Свитер лежал на подоконнике, она взяла его, протянула.
— Принимайте работу. Можете и выругать, если не угодила.
Он мял в руках свой нелепый толстый свитер, представляя себе, что она, вязавшая в такую несусветную жару, могла о нем подумать. Неженка? Маменькин сынок?
— Спасибо, эвакуированная Валя. Сколько я вам должен?
— Вы торопитесь? Прежде посмотрите, что я вам намудрила. Не хватило шерсти сделать воротник повыше, а все-таки чуть его подняла.
— Я вижу. Лучше не могла бы связать и моя бабушка.
— А я и училась у своей.
— И ваша прилежность налицо.
Не дождавшись, пока Валя назовет цену, Алексей отсчитал из вынутого портмоне деньги, положил на стол.
— Пожалуй, что-то слишком много… Право же, много, — неуверенно произнесла Валя.
— Ну, по нынешнему военному времени и расценки… Мы ведь не договаривались, — успокоил ее Алексей. Сам он все эти месяцы тратился только на курево. Но наслышался немало о баснословных ценах на ташкентских черных рынках.
Она все еще колебалась, как девчурка, которая видит заманчивое, но недоступное ей лакомство, и вдруг решилась:
— А вы знаете, хотя это и не совсем справедливо, но я их возьму… У меня больная мама. Лежит в больнице.

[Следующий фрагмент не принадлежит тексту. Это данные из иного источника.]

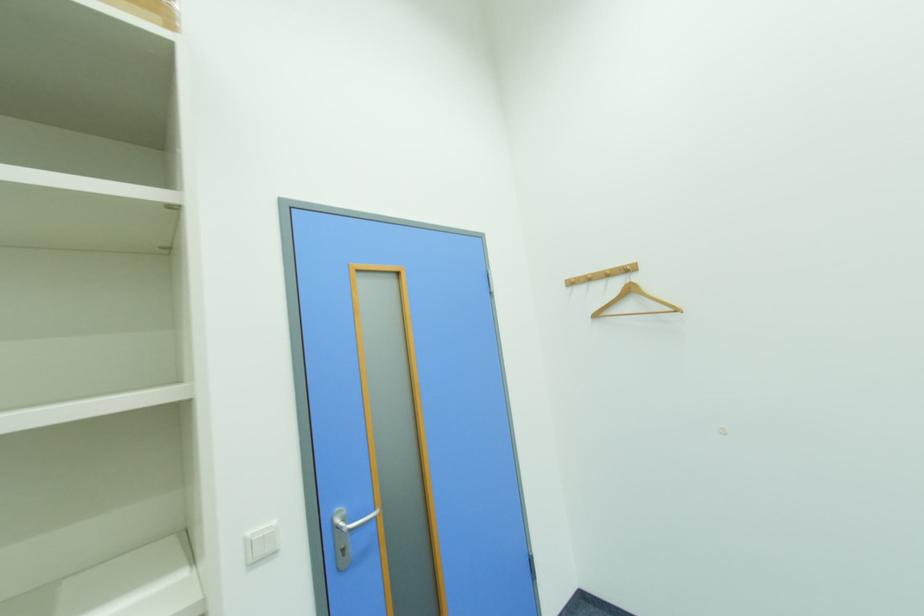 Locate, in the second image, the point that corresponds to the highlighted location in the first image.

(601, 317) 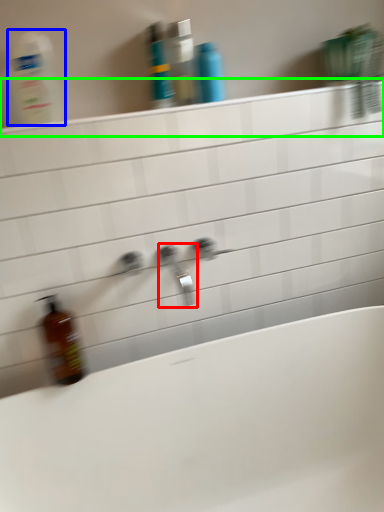 Question: Which is nearer to the tap (highlighted by a red box)? cleaning product (highlighted by a blue box) or ledge (highlighted by a green box).

Choices:
 (A) cleaning product
 (B) ledge

Answer: (B) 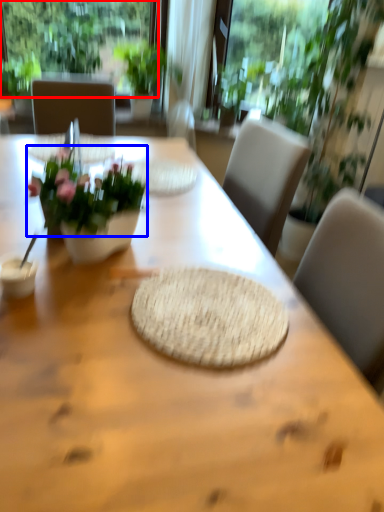 Question: Which object appears closest to the camera in this image, window (highlighted by a red box) or flower (highlighted by a blue box)?

Choices:
 (A) window
 (B) flower

Answer: (B)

— Ну вот, тем более они кстати.
— Только тогда… тогда я угощу вас зеленым чаем. Не откажетесь? — Ее саму рассмешила эта попытка уравнять сделку. — Садитесь вот сюда. Правда, придется немного подождать, вскипячу чайник.

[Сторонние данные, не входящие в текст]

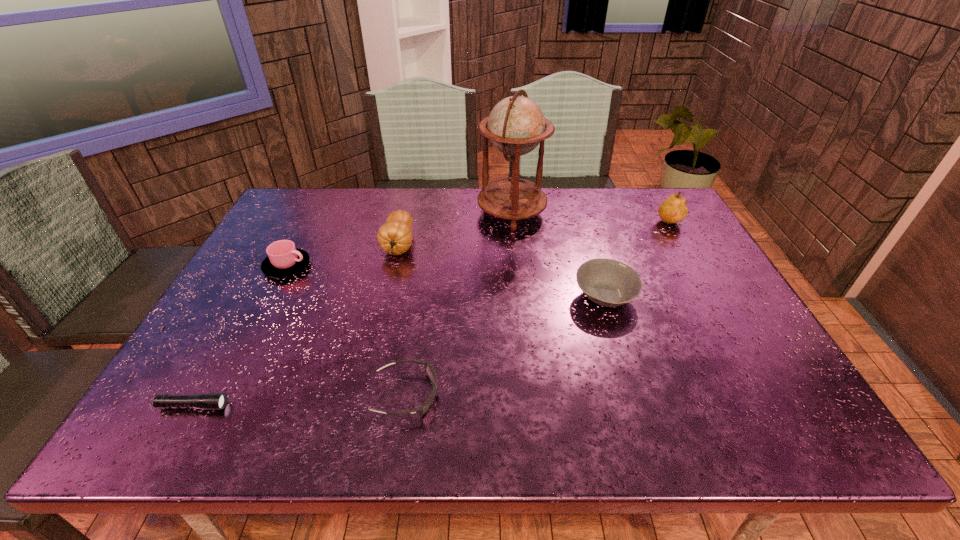 This screenshot has height=540, width=960. What are the coordinates of `goggles that is positioned at the near edge` in the screenshot? It's located at (429, 369).

You are a GUI agent. You are given a task and a screenshot of the screen. Output one action in this format:
    pyautogui.click(x=<x>, y=<y>)
    Task: Click on the flashlight that is at the near edge
    
    Given the screenshot: What is the action you would take?
    pyautogui.click(x=210, y=401)

Locate an element on the screen. The width and height of the screenshot is (960, 540). cup that is positioned at the left edge is located at coordinates (284, 259).

Where is `flashlight present at the left edge`? flashlight present at the left edge is located at coordinates (210, 401).

Identify the location of object that is at the right edge. tap(673, 210).

You are a GUI agent. You are given a task and a screenshot of the screen. Output one action in this format:
    pyautogui.click(x=<x>, y=<y>)
    Task: Click on the object that is positioned at the near left corner
    Image resolution: width=960 pixels, height=540 pixels.
    Given the screenshot: What is the action you would take?
    pyautogui.click(x=210, y=401)

The width and height of the screenshot is (960, 540). In order to click on object that is positioned at the far right corner in this screenshot , I will do `click(673, 210)`.

Identify the location of vacant area at the far edge of the desktop. (334, 222).

I want to click on free space at the left edge, so click(x=264, y=237).

At what (x,y) coordinates should I click in order to perform the action: click on free space at the right edge of the desktop. Please return your answer as a coordinate pair (x, y). The height and width of the screenshot is (540, 960). Looking at the image, I should click on pos(777,377).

У окна стояла крохотная жестяная печурка, но жару от нее не шло, в комнате, несмотря на знойный день, было прохладно. Валя пошевелила кочережкой, из-под светло-пушистого пепла пробилось синеватое, как на спиртовке, пламя.

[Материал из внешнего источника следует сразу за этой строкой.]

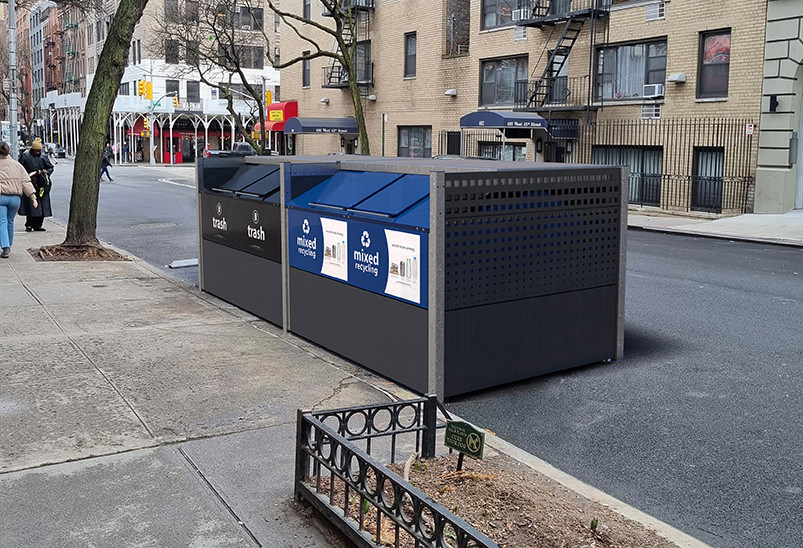 Where is `stairs`? The image size is (803, 548). stairs is located at coordinates (540, 4), (555, 55), (344, 50), (345, 4).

— Чем это вы топите? — с пробудившейся профессиональной заинтересованностью спросил Алексей.
— Как чем? Углем, конечно.
— Странный какой-то… Бурый, наверное? Наш донецкий горит иначе.
— А вы из Донбасса? Откуда именно?
Алексей сказал.
— Это далеко от Красноармейска?
— Не очень… Полтора-два часа езды. А почему вы о нем спросили? Кто там у вас?
— Никого. Просто как раз прошлым летом наш институт собирался меня туда послать, ну, понятно, не одну, с бригадой… проектировать город для шахтеров. Двадцать третьего июня должны были выехать…
— Значит, вы архитектор?..
— Очень маленький… Будущий…
Она разлила в пиалы чай, поставила блюдечко с изюмом, заменявшим сахар.
Да, она закончила архитектурный институт, но по специальности работать пока не пришлось. Несколько недель не в счет. Ученичество. Их «Гипрогор» с началом войны наполовину опустел. Мужчины ушли строить оборонительные рубежи под Москвой. Ее оставили в отряде противовоздушной обороны — дежурила на крышах, тушила «зажигалки», но от них-то отделалась ожогами, а вот от одной, фугасной, досталась контузия, и теперь плохо слышит. В октябре мастерские «Гипрогора», вернее, то, что от них осталось, эвакуировали сюда, в Ташкент. Но здесь работы пока нет. Хотела устроиться воспитательницей в детдом — их требуется много, — но помешала глухота; только сейчас стало чуть лучше.